Wednesday, November 11, 2009

Truth is Stranger Than Fiction


I had a client last week who made a comment about how I should write a book about all the wacky stuff that happens around here. This guy, Ken, thinks he's a super freak because he asked me to spank him.

Not while he had a dildo shoved up his ass.
Not while choking on a used G-string.
Not while calling me "mommy."
And I wasn't even wearing a rubber nazi officer uniform.

He just wanted to be spanked before the happy ending. That was it. Just a spanking.
And yet the way he was carrying on, he thought he was a bona fide porn star. "Oh yeah... I like it kinky. I bet you don't get requests like THIS every day."

Dude - you don't even know the half of it.

I didn't say anything because I really didn't want to burst his bubble. If it will make him happy, I'll let him think he rocked my world. "No Ken... You are a WILD MAN!"

I guess this is the sort of thing that happens when you have a midlife crisis. I can only assume that the missionary position is all he gets at home. If that's the case, then a little spanking is pretty crazy for him. Oh well.

I'm not knocking Ken. I'm just saying that I've seen some pretty strange things in my time. Some things around here are just so odd that I doubt that many of you guys out there would even believe them.

Now I have what I call my "A material." Most of that stuff I've shared with you guys here. Stories of sugar daddies, guys in womens underwear, unusual happy endings - stuff like that. Things have been so boring around here lately, that I usually try to share a funny tidbit as soon as I've wiped the cum up and shown the guy to the door.

Then there's the really weird stuff. Stories that are so strange that I've only shared them with other masseuses. And when I do, I get only 2 responses. Either "yeah right." or "Holy Shit - I heard about that guy." So I find it funny when someone says I made something up. All I can say to them is if you can't believe any of this shit, then you ain't seen nothing yet.

I'm sure one of these days I'll get daring enough to try to do these stories justice, but until then you'll have to put up with the boring day-to-day crap going on around here.

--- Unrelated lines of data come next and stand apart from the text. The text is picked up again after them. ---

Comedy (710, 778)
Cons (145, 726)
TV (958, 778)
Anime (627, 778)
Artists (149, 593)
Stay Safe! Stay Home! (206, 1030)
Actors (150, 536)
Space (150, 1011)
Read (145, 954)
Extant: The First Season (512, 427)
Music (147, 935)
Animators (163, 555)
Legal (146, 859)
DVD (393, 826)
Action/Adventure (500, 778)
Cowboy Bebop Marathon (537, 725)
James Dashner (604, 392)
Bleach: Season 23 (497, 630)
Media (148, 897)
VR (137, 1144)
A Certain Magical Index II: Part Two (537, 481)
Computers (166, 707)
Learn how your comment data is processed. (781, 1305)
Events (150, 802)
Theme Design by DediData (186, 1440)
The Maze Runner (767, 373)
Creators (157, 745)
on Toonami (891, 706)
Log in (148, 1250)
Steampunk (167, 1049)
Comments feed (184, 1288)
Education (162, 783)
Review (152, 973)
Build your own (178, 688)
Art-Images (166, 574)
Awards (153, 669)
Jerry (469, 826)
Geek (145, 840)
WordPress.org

Take yesterday for example. No one came in. Well, one guy did and he wanted to see Trina. Since I was working with Audrey, he was outta luck. So he went out and came back with a box of donuts and one of those cardboard containers filled with coffee! We may not have had a single customer that shift, but we went home happy - buzzing on caffeine and sugar.

Now THAT is a true tale from the massage parlor.

CJ

7 comments:

Anonymous said...

You really need to share those really strange stories with us. It would be a lot better than spankings and donuts. And, you'd probably get a better response from us than from your cohorts.

AJ

Anonymous said...

Hey CJ ,

i'm a ex-masseuse from montreal (canada) I really like your blog, it's very interessting to see that this job is so much different everywhere yet always the same.
I have a lot of weird story too but I can't wait to read yours !

take care !

xoxo

Anonymous said...

You never know about those donuts. A guy I used to work with had a story about another guy who came in with a box of donuts for his office workers, only for them to find a picture taped to the bottom of the box of his dick sticking through a bunch of donuts.

I don't believe the story personally. Sounds like an urban legend, but wouldn't it have been funny if that "nice" guy who bought you donuts turned out to be a freak like that! Laughs for all (except you).

cj said...

Ewwwwwwww.

Wild Bill said...

I have been an occasional customer of non-amp parlors for a while. A few days ago I started fooling around with a delightful young lady (I am about 20 years older) and due to both of our living situations we needed a place to play. The back of my Expedition wasn't cutting it so I got the idea that maybe if we went to the parlor I use maybe they would rent me the room for an hour or so. They said they would but would have to charge the normal rate. We were kind of desperate so we agreed. We were just getting started when she came in the room and suggested that since were were already paying the rate why not let her come in and help things along. We agreed and she stripped immediately. We all had a great time and the greatest sex ever. The masseuse even gave me a gratis bj warm up when I lost it for a few minutes, and she really knew all the right places for her hands on both of us. Yum. We have an appointment with her tomorrow.

Anonymous said...

Love the "non-amp comment, Wild Bill. Way to suck up. Almost as unbelievable as your story.

Anonymous said...

And right before that on 11/13/09 12:37 AM, a REAL whore would've commented: "Yummmmm." Regardless of her own thoughts. We men often go to whores because our women find us disgusting and gross, not to get more of the same!